Military academies invariably use virtue language in their cadet training literature. VMI and Norwich University assert that their cadets are “men and women of honor and integrity.” The Cadet Handbook of Norwich University contains these words from Thomas Jefferson: “He who permits himself to tell a lie once finds it much easier to do it a second and third time, till at length it becomes habitual; he tells a lie without attending to it, and truths without the world believing it.” This language stresses the habitual excellence in thinking, feeling, and acting that cadets must cultivate. It is ubiquitous in training literature in military academies. Above all, cadet training seeks to instill good qualities of character.
Second, virtue is a matter of choice. When we repeatedly make the same kind of choice in the same situation, those choices develop into habits. If those habits are good, they will shape future choices toward what is good. But if the habits are bad, they, too, will shape future choices accordingly.

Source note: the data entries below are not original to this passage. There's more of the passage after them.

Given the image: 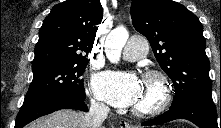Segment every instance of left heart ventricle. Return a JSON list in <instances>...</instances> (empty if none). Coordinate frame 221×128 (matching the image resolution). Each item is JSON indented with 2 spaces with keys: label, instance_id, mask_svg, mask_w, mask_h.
<instances>
[{
  "label": "left heart ventricle",
  "instance_id": "1",
  "mask_svg": "<svg viewBox=\"0 0 221 128\" xmlns=\"http://www.w3.org/2000/svg\"><path fill=\"white\" fill-rule=\"evenodd\" d=\"M157 89L152 83L144 82L142 84V89L140 95L133 105L134 107H148L154 100Z\"/></svg>",
  "mask_w": 221,
  "mask_h": 128
}]
</instances>
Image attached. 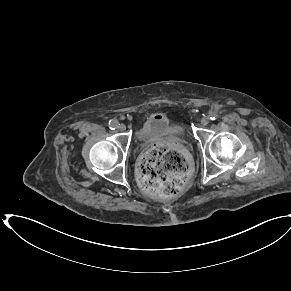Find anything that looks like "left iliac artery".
Here are the masks:
<instances>
[{
    "label": "left iliac artery",
    "instance_id": "1",
    "mask_svg": "<svg viewBox=\"0 0 291 291\" xmlns=\"http://www.w3.org/2000/svg\"><path fill=\"white\" fill-rule=\"evenodd\" d=\"M218 117V112H212L210 115H209V119L210 120H216Z\"/></svg>",
    "mask_w": 291,
    "mask_h": 291
}]
</instances>
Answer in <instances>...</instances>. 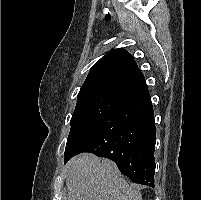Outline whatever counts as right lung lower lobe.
Segmentation results:
<instances>
[{
  "mask_svg": "<svg viewBox=\"0 0 201 200\" xmlns=\"http://www.w3.org/2000/svg\"><path fill=\"white\" fill-rule=\"evenodd\" d=\"M156 128L149 92L86 127L66 147L65 163L81 152L113 160L131 181L154 187Z\"/></svg>",
  "mask_w": 201,
  "mask_h": 200,
  "instance_id": "98d812e1",
  "label": "right lung lower lobe"
}]
</instances>
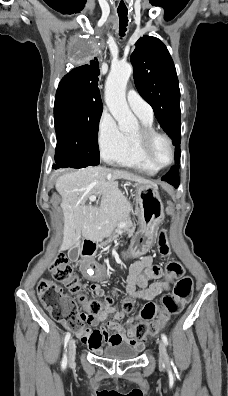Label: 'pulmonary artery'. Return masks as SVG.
I'll return each mask as SVG.
<instances>
[{
    "instance_id": "1",
    "label": "pulmonary artery",
    "mask_w": 228,
    "mask_h": 396,
    "mask_svg": "<svg viewBox=\"0 0 228 396\" xmlns=\"http://www.w3.org/2000/svg\"><path fill=\"white\" fill-rule=\"evenodd\" d=\"M128 105L137 115L153 118V109L141 95L134 89H130L126 95Z\"/></svg>"
}]
</instances>
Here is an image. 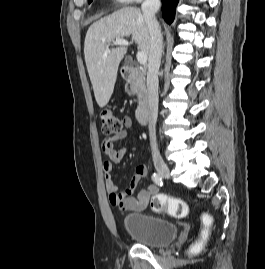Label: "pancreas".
<instances>
[{
    "instance_id": "obj_1",
    "label": "pancreas",
    "mask_w": 265,
    "mask_h": 269,
    "mask_svg": "<svg viewBox=\"0 0 265 269\" xmlns=\"http://www.w3.org/2000/svg\"><path fill=\"white\" fill-rule=\"evenodd\" d=\"M129 84L131 85V88L133 89L134 88V81H130Z\"/></svg>"
}]
</instances>
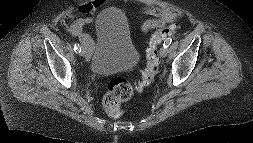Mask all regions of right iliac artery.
Here are the masks:
<instances>
[{
  "label": "right iliac artery",
  "mask_w": 253,
  "mask_h": 143,
  "mask_svg": "<svg viewBox=\"0 0 253 143\" xmlns=\"http://www.w3.org/2000/svg\"><path fill=\"white\" fill-rule=\"evenodd\" d=\"M74 51H75L76 53H80V52H81V47H80L79 44H77V43L74 44Z\"/></svg>",
  "instance_id": "obj_1"
}]
</instances>
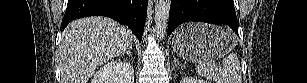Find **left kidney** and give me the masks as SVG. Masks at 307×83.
Instances as JSON below:
<instances>
[{"label":"left kidney","mask_w":307,"mask_h":83,"mask_svg":"<svg viewBox=\"0 0 307 83\" xmlns=\"http://www.w3.org/2000/svg\"><path fill=\"white\" fill-rule=\"evenodd\" d=\"M181 83H207V81L200 80L191 76L182 78Z\"/></svg>","instance_id":"5707ae66"}]
</instances>
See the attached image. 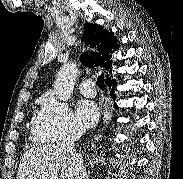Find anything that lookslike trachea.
I'll return each mask as SVG.
<instances>
[{"label":"trachea","instance_id":"trachea-1","mask_svg":"<svg viewBox=\"0 0 183 179\" xmlns=\"http://www.w3.org/2000/svg\"><path fill=\"white\" fill-rule=\"evenodd\" d=\"M97 86L101 89L104 90L105 84H104V74H100V76L97 78L96 81Z\"/></svg>","mask_w":183,"mask_h":179}]
</instances>
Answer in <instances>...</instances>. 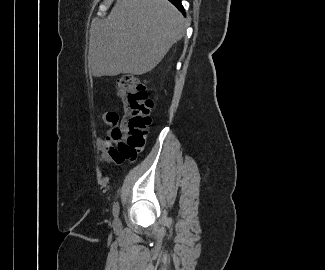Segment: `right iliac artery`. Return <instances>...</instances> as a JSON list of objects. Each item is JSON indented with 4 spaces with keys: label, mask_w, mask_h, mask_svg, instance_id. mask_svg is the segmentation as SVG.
Segmentation results:
<instances>
[{
    "label": "right iliac artery",
    "mask_w": 325,
    "mask_h": 270,
    "mask_svg": "<svg viewBox=\"0 0 325 270\" xmlns=\"http://www.w3.org/2000/svg\"><path fill=\"white\" fill-rule=\"evenodd\" d=\"M118 214H119V203L116 202V203L114 204V206H113V215H114L115 217H118Z\"/></svg>",
    "instance_id": "right-iliac-artery-1"
}]
</instances>
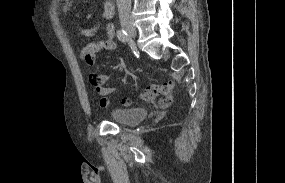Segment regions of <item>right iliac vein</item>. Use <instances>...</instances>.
Segmentation results:
<instances>
[{
    "instance_id": "1",
    "label": "right iliac vein",
    "mask_w": 285,
    "mask_h": 183,
    "mask_svg": "<svg viewBox=\"0 0 285 183\" xmlns=\"http://www.w3.org/2000/svg\"><path fill=\"white\" fill-rule=\"evenodd\" d=\"M121 25L130 37H132V38L136 37L137 31H136V28H135V26H134V24L130 18H122L121 19Z\"/></svg>"
}]
</instances>
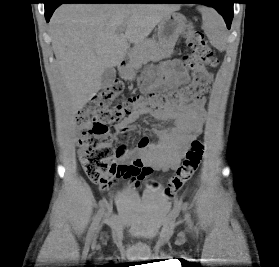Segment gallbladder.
<instances>
[{
	"instance_id": "bac80fb5",
	"label": "gallbladder",
	"mask_w": 279,
	"mask_h": 267,
	"mask_svg": "<svg viewBox=\"0 0 279 267\" xmlns=\"http://www.w3.org/2000/svg\"><path fill=\"white\" fill-rule=\"evenodd\" d=\"M115 78H116V72L113 68L105 69L101 76V87L103 89L112 87Z\"/></svg>"
}]
</instances>
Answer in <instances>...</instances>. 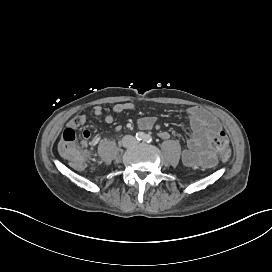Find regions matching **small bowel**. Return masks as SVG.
<instances>
[{"instance_id":"1","label":"small bowel","mask_w":272,"mask_h":272,"mask_svg":"<svg viewBox=\"0 0 272 272\" xmlns=\"http://www.w3.org/2000/svg\"><path fill=\"white\" fill-rule=\"evenodd\" d=\"M134 109V104L131 102L117 103L113 106L114 113H123L125 111H131ZM92 113L96 117L103 115V108L100 105H95L92 109ZM187 116L189 120V126L187 130V146L182 152V161L186 166L195 167L203 165L204 155L208 149L210 138L220 132L221 125L219 120L209 111L201 107H191L187 110ZM87 122V116L85 114H79L71 119L67 126H73L75 129L84 125ZM104 122L112 124L114 122V116L108 114L104 117ZM156 122L155 117H143L139 119L138 125L141 129L147 130L153 127ZM116 130H121L120 126L116 127ZM82 137L86 140L91 137V131L88 128L82 130ZM170 134L167 131H161L159 137L161 139H168Z\"/></svg>"}]
</instances>
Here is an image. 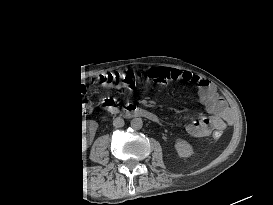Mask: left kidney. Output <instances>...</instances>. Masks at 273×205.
Returning a JSON list of instances; mask_svg holds the SVG:
<instances>
[{"label":"left kidney","instance_id":"5707ae66","mask_svg":"<svg viewBox=\"0 0 273 205\" xmlns=\"http://www.w3.org/2000/svg\"><path fill=\"white\" fill-rule=\"evenodd\" d=\"M175 149L180 157L186 158L193 154L192 146L185 140L178 139L175 143Z\"/></svg>","mask_w":273,"mask_h":205}]
</instances>
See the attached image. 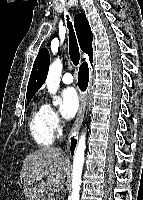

No matter how deeply ingrained our habits might be, though, virtue theory reminds us that we can always step back, think carefully, and make different choices. Habits can be changed. Right now, we have an opportunity to rethink our collective culture relative to race and make choices that eradicate racial hostility. We can choose to cultivate a variety of virtues that will lead to greater racial tolerance at military academies.
The virtue of honesty will lead us to tell the truth: all people should be equally welcome to pursue military training and careers. The virtue of tolerance will lead us to accept difference with hospitality: racial difference should be welcomed, not resisted, in military training. The virtue of courage will lead us to face fear and act well: we can challenge institutional and individual instances of racial hostility, even if doing so is unpopular.
The language of virtue is familiar to military culture. It can give us tools to defeat the scourge of racism in our academies, if we are ready and willing to use it. As Aristotle would say, the choice is ours.
Aristotle. “Nicomachean Ethics.” In The Basic Works of Aristotle, edited by Richard McKeon, translated by W.D. Ross. New York: Modern Library, 2001.
– Daniel A. Morris is an assistant professor in the philosophy program at Norwich University. His training and scholarship focus on religion, ethics and American society.